The book is full of similar role-calls of the gifts of modernity, humanism, and rational inquiry – but there's an added emphasis on fragility. Even considering just that brief quoted list on the benefits underscores this fragility: the majority of lawmakers in the United States today, for example, believe in neither climate change nor evolution – and since they control the government, their belief can touch millions of lives. The residents of Flint, Michigan don't have that clean water at the flick of a finger, and the wars to which many sons now volunteer are open-ended things approaching their second decade. And if the current President and his lieutenants had what they really wanted – what the President himself has repeatedly pined for – their enemies would indeed be jailed. And yes, the world's knowledge is available in a shirt pocket, but that's little consolation if half the populace writes it off as “fake news.”

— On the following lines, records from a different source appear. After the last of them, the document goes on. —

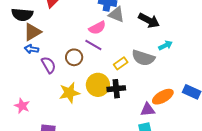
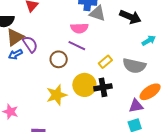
pink semicircle: (97, 28) -> (79, 28), turned 30
blue arrow: (31, 49) -> (15, 54), turned -32
gray semicircle: (143, 58) -> (134, 66), moved
purple semicircle: (49, 65) -> (30, 44), moved

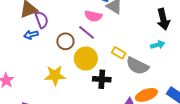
black arrow: (130, 17) -> (163, 19), moved, turned 40
blue arrow: (15, 54) -> (31, 35), moved
yellow rectangle: (105, 62) -> (119, 53), moved, turned 56
yellow circle: (84, 85) -> (86, 59), moved

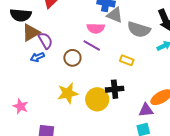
yellow circle: (86, 59) -> (97, 99), moved
gray semicircle: (137, 66) -> (139, 29), moved

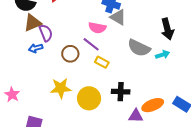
gray semicircle: (139, 29) -> (139, 48), moved
yellow rectangle: (127, 60) -> (102, 62), moved
black cross: (115, 89) -> (121, 92), moved

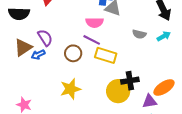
brown triangle: (33, 23) -> (23, 47), moved
gray semicircle: (139, 48) -> (139, 34), size x0.6
yellow rectangle: (102, 62) -> (106, 55), size x1.5
yellow circle: (89, 98) -> (118, 91), moved

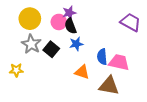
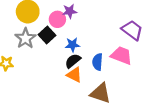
black semicircle: (70, 26) -> (73, 61), moved, turned 63
black square: (51, 49) -> (47, 35), moved
pink trapezoid: (119, 62) -> (121, 55), moved

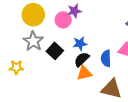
black square: (47, 35) -> (55, 51), moved
orange triangle: (74, 75) -> (84, 73), turned -35

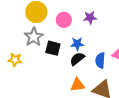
purple star: (74, 11) -> (90, 18), moved
black square: (55, 51) -> (53, 48), turned -35
orange triangle: (84, 73) -> (78, 85), moved

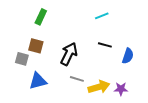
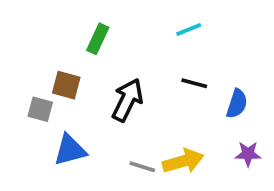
green rectangle: (41, 17) -> (98, 39), moved
gray line: (77, 79) -> (142, 167), moved
purple star: (121, 89) -> (248, 154), moved

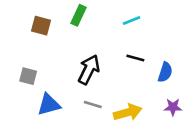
green rectangle: (98, 39) -> (79, 15), moved
brown square: (66, 85) -> (41, 26), moved
gray line: (142, 167) -> (93, 105), moved

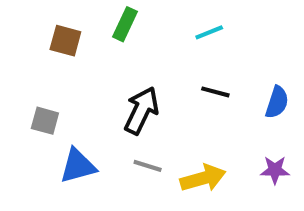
blue semicircle: (165, 72) -> (277, 102), moved

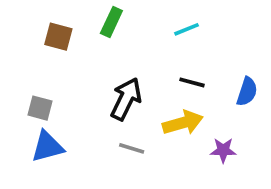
blue triangle: (78, 166) -> (47, 147), moved
purple star: (275, 170) -> (223, 150), moved
yellow arrow: (203, 178) -> (183, 123), moved

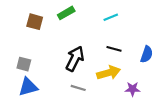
green rectangle: (111, 22) -> (66, 13), turned 35

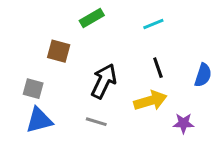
brown square: (35, 22) -> (59, 51), moved
black line: (114, 49) -> (158, 68), turned 56
gray line: (78, 88) -> (96, 122), moved

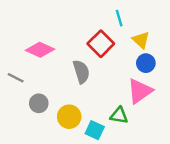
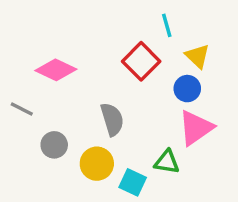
blue circle: (146, 63) -> (187, 89), moved
gray semicircle: (81, 72) -> (112, 119), moved

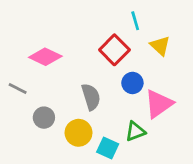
blue circle: (187, 89) -> (132, 83), moved
green triangle: (167, 162) -> (135, 131), turned -30

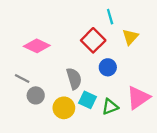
yellow triangle: (160, 46) -> (130, 37), turned 30
gray line: (18, 89) -> (22, 79), moved
pink triangle: (159, 104) -> (138, 98), moved
cyan square: (108, 148) -> (88, 100), moved

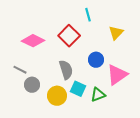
cyan line: (110, 17) -> (88, 15), moved
red square: (93, 40) -> (69, 36), moved
pink triangle: (138, 98) -> (117, 75), moved

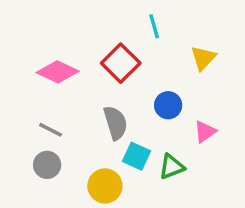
gray line: (20, 70) -> (51, 130), moved
pink triangle: (117, 75) -> (205, 132), size x0.6
gray circle: (32, 85) -> (47, 165), moved
yellow circle: (57, 96) -> (105, 186), moved

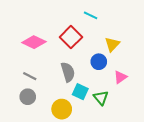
cyan line: (154, 26) -> (91, 15), turned -48
yellow triangle: (203, 58) -> (112, 44), moved
green triangle: (172, 167) -> (101, 98), turned -49

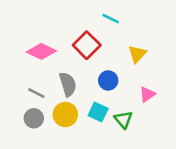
blue circle: (99, 62) -> (108, 80), moved
gray semicircle: (68, 72) -> (68, 84), moved
yellow circle: (62, 109) -> (65, 114), moved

A refreshingly iconoclastic strand running through Enlightenment Now is the aspect of the Enlightenment that even most of its secular humanist defenders quietly sideline: a well-mannered assault on organized religion as both a tease of false promise in its offers of “deeper meaning” and “spirituality” and as an enemy of progress in virtually all fields of human improvement. Although Pinker, here as always willing to cherry-pick statistics when it suits him, recycles the standard inaccuracies about religion's decline – “... the rebound [of religion] is an illusion: the world's fastest-growing religion is no religion at all” (a recent Pew report predicted and enormous surge in religiously-affiliated people, up to over 8 billion by 2050, 23 times more believers than there were in 2010, and more recent reports tend to echo these predictions, particularly regarding world-wide surges in Islam), he counters this by refusing to sugar-coat the role of religion as the anti-Enlightenment.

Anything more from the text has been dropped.